Task brief:
Among the entries below, find each line holding "online" and return it.

Input data:
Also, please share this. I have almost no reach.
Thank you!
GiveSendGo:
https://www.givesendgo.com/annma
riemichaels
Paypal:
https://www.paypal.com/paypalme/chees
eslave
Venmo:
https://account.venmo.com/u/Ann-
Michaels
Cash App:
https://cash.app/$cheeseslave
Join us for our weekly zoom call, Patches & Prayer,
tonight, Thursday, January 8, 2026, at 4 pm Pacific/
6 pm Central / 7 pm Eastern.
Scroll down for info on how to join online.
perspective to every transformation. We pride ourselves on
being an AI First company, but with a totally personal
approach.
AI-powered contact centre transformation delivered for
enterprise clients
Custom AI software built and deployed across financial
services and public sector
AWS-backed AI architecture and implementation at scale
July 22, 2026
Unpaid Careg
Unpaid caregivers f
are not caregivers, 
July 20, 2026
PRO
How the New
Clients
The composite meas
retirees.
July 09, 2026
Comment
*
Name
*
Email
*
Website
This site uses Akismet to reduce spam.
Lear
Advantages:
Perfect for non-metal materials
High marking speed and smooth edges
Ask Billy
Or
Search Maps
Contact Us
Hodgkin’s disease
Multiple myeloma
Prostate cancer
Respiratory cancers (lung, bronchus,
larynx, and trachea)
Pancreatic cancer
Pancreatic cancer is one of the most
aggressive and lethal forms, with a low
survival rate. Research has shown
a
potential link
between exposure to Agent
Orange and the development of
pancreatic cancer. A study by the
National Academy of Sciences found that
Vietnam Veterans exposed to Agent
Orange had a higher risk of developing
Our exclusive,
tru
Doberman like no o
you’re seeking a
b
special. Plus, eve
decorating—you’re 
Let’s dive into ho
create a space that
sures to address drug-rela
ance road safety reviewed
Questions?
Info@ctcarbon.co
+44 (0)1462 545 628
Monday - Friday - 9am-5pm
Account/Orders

* * *

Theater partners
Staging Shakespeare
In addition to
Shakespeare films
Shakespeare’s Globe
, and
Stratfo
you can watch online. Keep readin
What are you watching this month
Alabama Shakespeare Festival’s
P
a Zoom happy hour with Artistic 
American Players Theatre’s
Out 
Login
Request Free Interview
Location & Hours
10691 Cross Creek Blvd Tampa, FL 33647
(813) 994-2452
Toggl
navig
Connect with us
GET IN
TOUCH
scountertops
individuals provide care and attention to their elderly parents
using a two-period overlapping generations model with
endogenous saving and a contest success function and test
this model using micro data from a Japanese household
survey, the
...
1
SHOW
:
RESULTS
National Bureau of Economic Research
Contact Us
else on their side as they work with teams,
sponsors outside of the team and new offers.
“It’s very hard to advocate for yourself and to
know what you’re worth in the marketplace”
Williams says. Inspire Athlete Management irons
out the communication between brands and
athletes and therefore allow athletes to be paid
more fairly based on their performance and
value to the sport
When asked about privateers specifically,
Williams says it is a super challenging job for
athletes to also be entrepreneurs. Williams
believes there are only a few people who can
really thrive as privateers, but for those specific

Exercise response:
Scroll down for info on how to join online.
you can watch online. Keep readin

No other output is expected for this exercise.